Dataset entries
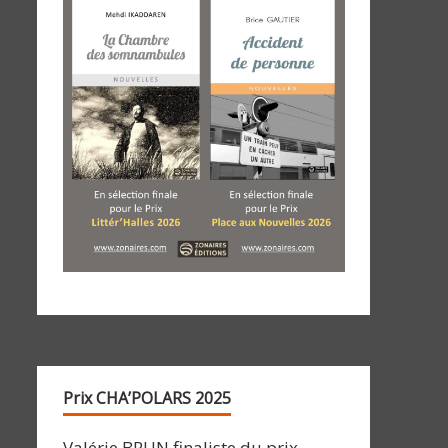
Prix CHA’POLARS 2025
Valérie BRUN finaliste du prix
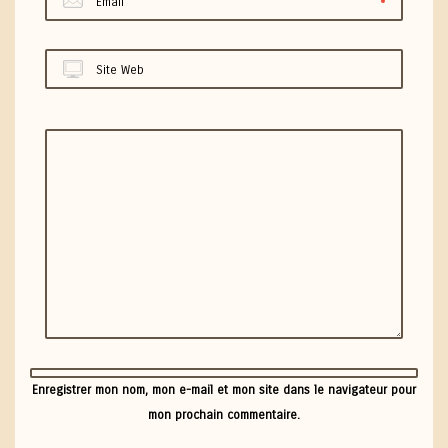
Email
Site Web
Enregistrer mon nom, mon e-mail et mon site dans le navigateur pour
mon prochain commentaire.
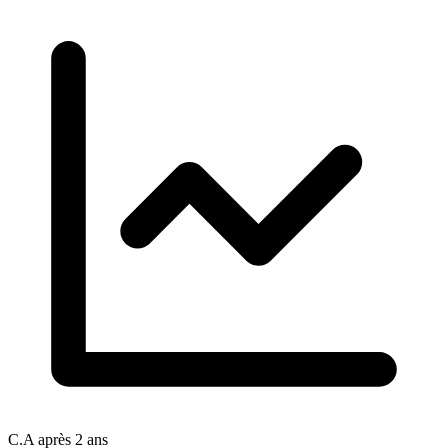
C.A après 2 ans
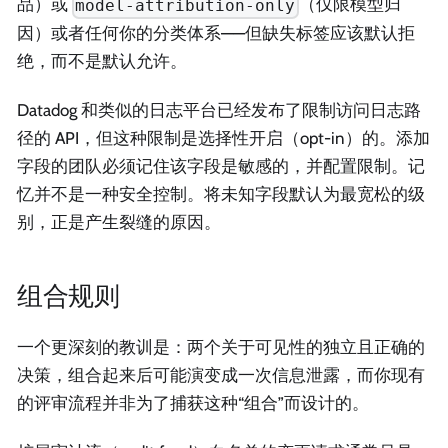
品）或
（仅限模型归
model-attribution-only
因）或者任何你的分类体系——但缺失标签应该默认拒
绝，而不是默认允许。
Datadog 和类似的日志平台已经发布了限制访问日志路
径的 API，但这种限制是选择性开启（opt-in）的。添加
字段的团队必须记住该字段是敏感的，并配置限制。记
忆并不是一种安全控制。将未知字段默认为最宽松的级
别，正是产生裂缝的原因。
组合规则
一个更深刻的教训是：两个关于可见性的独立且正确的
决策，组合起来后可能演变成一次信息泄露，而你现有
的评审流程并非为了捕获这种“组合”而设计的。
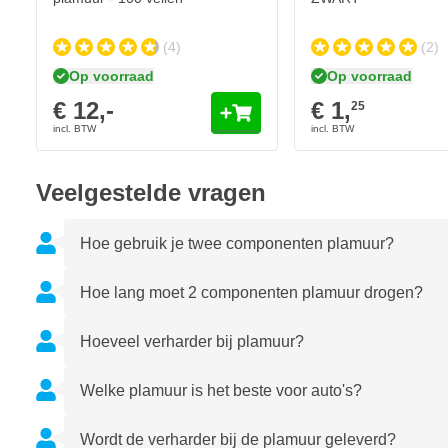
(4)
(2)
Op voorraad
Op voorraad
€ 12,-
€ 1,
25
Veelgestelde vragen
Hoe gebruik je twee componenten plamuur?
Hoe lang moet 2 componenten plamuur drogen?
Hoeveel verharder bij plamuur?
Welke plamuur is het beste voor auto's?
Wordt de verharder bij de plamuur geleverd?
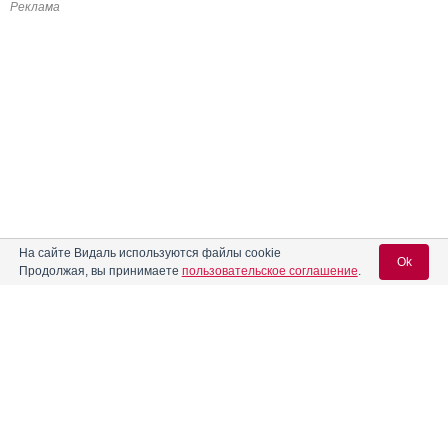
Реклама
На сайте Видаль используются файлы cookie
Ok
Продолжая, вы принимаете
пользовательское соглашение
.
Содержание
Вход для специалистов
E-mail учетной записи Vidal:
Форма выпуска, упаковка и состав
Клинико-фармакологич. группа
Пароль:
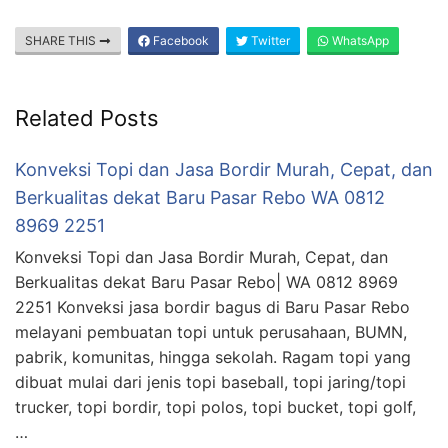
SHARE THIS
Facebook
Twitter
WhatsApp
Related Posts
Konveksi Topi dan Jasa Bordir Murah, Cepat, dan
Berkualitas dekat Baru Pasar Rebo WA 0812
8969 2251
Konveksi Topi dan Jasa Bordir Murah, Cepat, dan
Berkualitas dekat Baru Pasar Rebo| WA 0812 8969
2251 Konveksi jasa bordir bagus di Baru Pasar Rebo
melayani pembuatan topi untuk perusahaan, BUMN,
pabrik, komunitas, hingga sekolah. Ragam topi yang
dibuat mulai dari jenis topi baseball, topi jaring/topi
trucker, topi bordir, topi polos, topi bucket, topi golf,
…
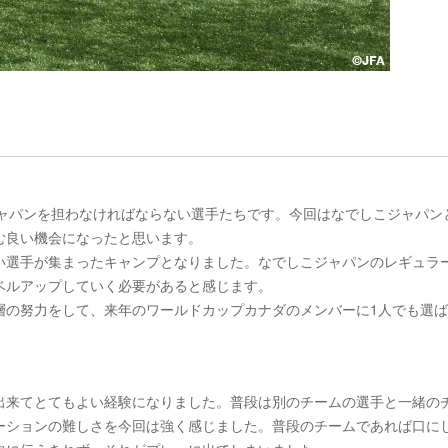
ジャパンを担わなければならない選手たちです。今回はなでしこジャパン
む良い機会になったと思います。
い選手が集まったキャンプとなりました。なでしこジャパンのレギュラ
ベルアップしていく必要があると感じます。
層の努力をして、来年のワールドカップカナダのメンバーに1人でも選
出来てとてもよい経験になりました。普段は別のチームの選手と一緒の
ーションの難しさを今回は強く感じました。普段のチームであれば口に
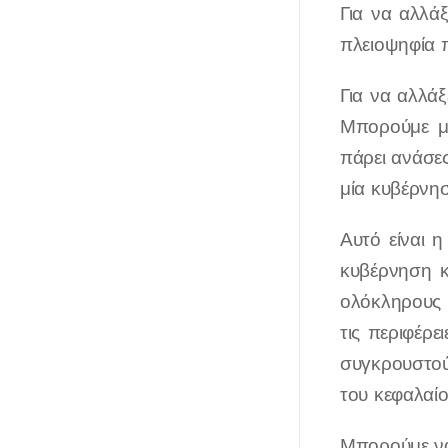
Για να αλλά
πλειοψηφία π
Για να αλλάξ
Μπορούμε με
πάρει ανάσες
μία κυβέρνηση
Αυτό είναι 
κυβέρνηση κ
ολόκληρους 
τις περιφέρε
συγκρουστού
του κεφαλαίο
Μπορούμε να 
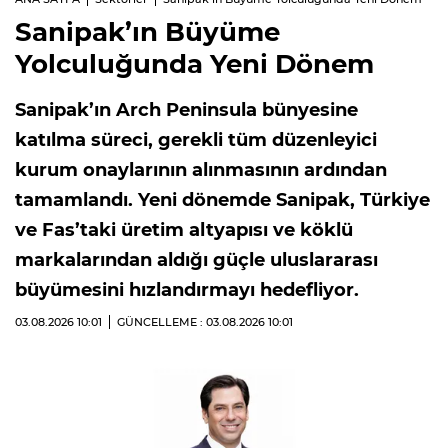
Sanipak’ın Büyüme
Yolculuğunda Yeni Dönem
Sanipak’ın Arch Peninsula bünyesine
katılma süreci, gerekli tüm düzenleyici
kurum onaylarının alınmasının ardından
tamamlandı. Yeni dönemde Sanipak, Türkiye
ve Fas’taki üretim altyapısı ve köklü
markalarından aldığı güçle uluslararası
büyümesini hızlandırmayı hedefliyor.
03.08.2026
10:01
GÜNCELLEME : 03.08.2026
10:01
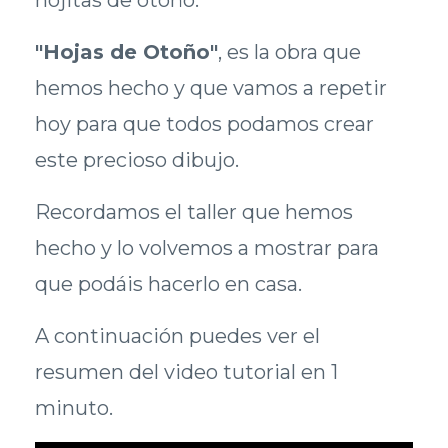
"Hojas de Otoño"
, es la obra que
hemos hecho y que vamos a repetir
hoy para que todos podamos crear
este precioso dibujo.
Recordamos el taller que hemos
hecho y lo volvemos a mostrar para
que podáis hacerlo en casa.
A continuación puedes ver el
resumen del video tutorial en 1
minuto.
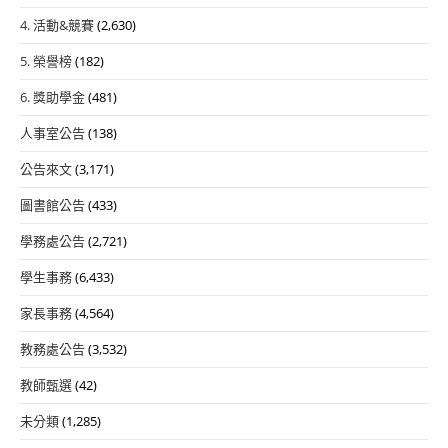
4. 活動&競賽
(2,630)
5. 榮譽榜
(182)
6. 獎助學金
(481)
人事室公告
(138)
公告來文
(3,171)
圖書館公告
(433)
學務處公告
(2,721)
學生事務
(6,433)
家長事務
(4,564)
教務處公告
(3,532)
教師甄選
(42)
未分類
(1,285)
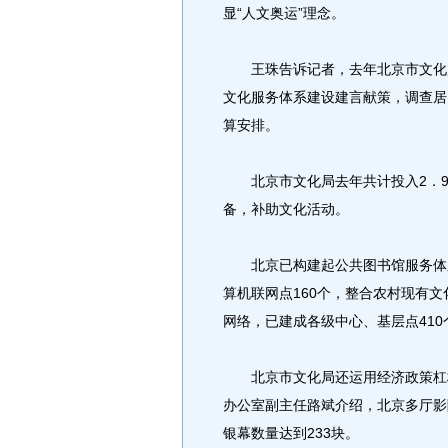
显“人文奥运”理念。
王珠告诉记者，去年北京市文化局
文化服务体系建设建言献策，调查居
算安排。
北京市文化局去年共计投入2．9
备，补助文化活动。
北京已构建起公共图书馆服务体系
算机联网点160个，整合农村现有文
网络，已建成各级中心、基层点410
北京市文化局还运用经济政策杠杆
办公室副主任路斌介绍，北京多厅影院
银幕数量达到233块。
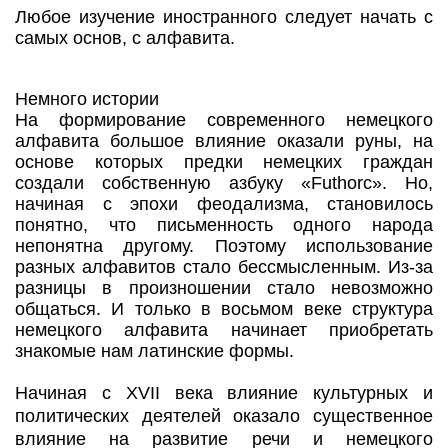
Любое изучение иностранного следует начать с
самых основ, с алфавита.
Немного истории
На формирование современного немецкого
алфавита большое влияние оказали руны, на
основе которых предки немецких граждан
создали собственную азбуку «Futhorc». Но,
начиная с эпохи феодализма, становилось
понятно, что письменность одного народа
непонятна другому. Поэтому использование
разных алфавитов стало бессмысленным. Из-за
разницы в произношении стало невозможно
общаться. И только в восьмом веке структура
немецкого алфавита начинает приобретать
знакомые нам латинские формы.
Начиная с XVII века влияние культурных и
политических деятелей оказало существенное
влияние на развитие речи и немецкого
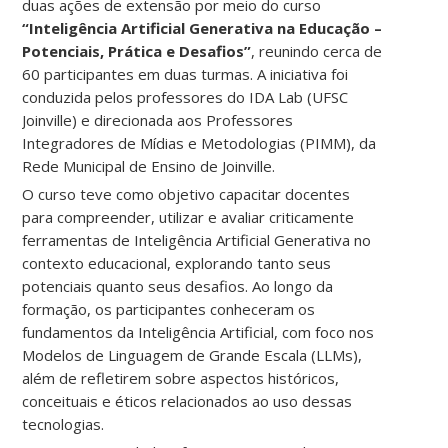
duas ações de extensão por meio do curso
“Inteligência Artificial Generativa na Educação –
Potenciais, Prática e Desafios”
, reunindo cerca de
60 participantes em duas turmas. A iniciativa foi
conduzida pelos professores do IDA Lab (UFSC
Joinville) e direcionada aos Professores
Integradores de Mídias e Metodologias (PIMM), da
Rede Municipal de Ensino de Joinville.
O curso teve como objetivo capacitar docentes
para compreender, utilizar e avaliar criticamente
ferramentas de Inteligência Artificial Generativa no
contexto educacional, explorando tanto seus
potenciais quanto seus desafios. Ao longo da
formação, os participantes conheceram os
fundamentos da Inteligência Artificial, com foco nos
Modelos de Linguagem de Grande Escala (LLMs),
além de refletirem sobre aspectos históricos,
conceituais e éticos relacionados ao uso dessas
tecnologias.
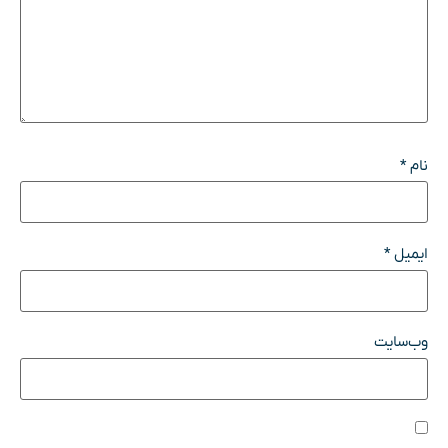
نام
*
ایمیل
*
وب‌سایت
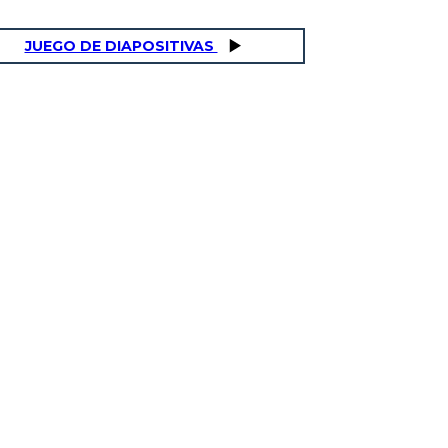
JUEGO DE DIAPOSITIVAS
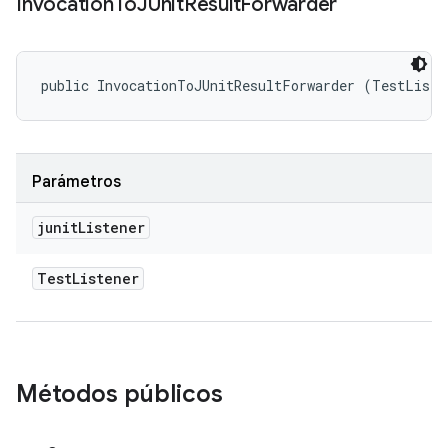
Invocation
To
JUnit
Result
Forwarder
public InvocationToJUnitResultForwarder (TestListe
Parámetros
junit
Listener
Test
Listener
Métodos públicos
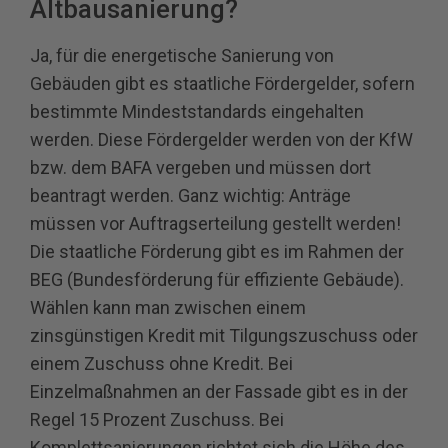
Altbausanierung?
Ja, für die energetische Sanierung von
Gebäuden gibt es staatliche Fördergelder, sofern
bestimmte Mindeststandards eingehalten
werden. Diese Fördergelder werden von der KfW
bzw. dem BAFA vergeben und müssen dort
beantragt werden. Ganz wichtig: Anträge
müssen vor Auftragserteilung gestellt werden!
Die staatliche Förderung gibt es im Rahmen der
BEG (Bundesförderung für effiziente Gebäude).
Wählen kann man zwischen einem
zinsgünstigen Kredit mit Tilgungszuschuss oder
einem Zuschuss ohne Kredit. Bei
Einzelmaßnahmen an der Fassade gibt es in der
Regel 15 Prozent Zuschuss. Bei
Komplettsanierungen richtet sich die Höhe des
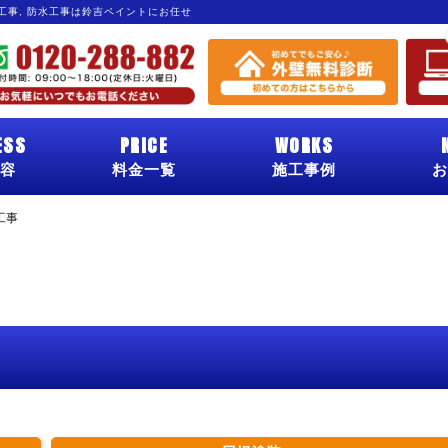
グ工事, 防水工事は鈴吉ペイントにお任せ
ESS
PRICE
WORKS
容
料金一覧
施工事例
お
工事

Task objective:
Every line in the data that holds the string "werden" should be copied.

Solution to this problem:
werden. Diese Fördergelder werden von der KfW
beantragt werden. Ganz wichtig: Anträge
müssen vor Auftragserteilung gestellt werden!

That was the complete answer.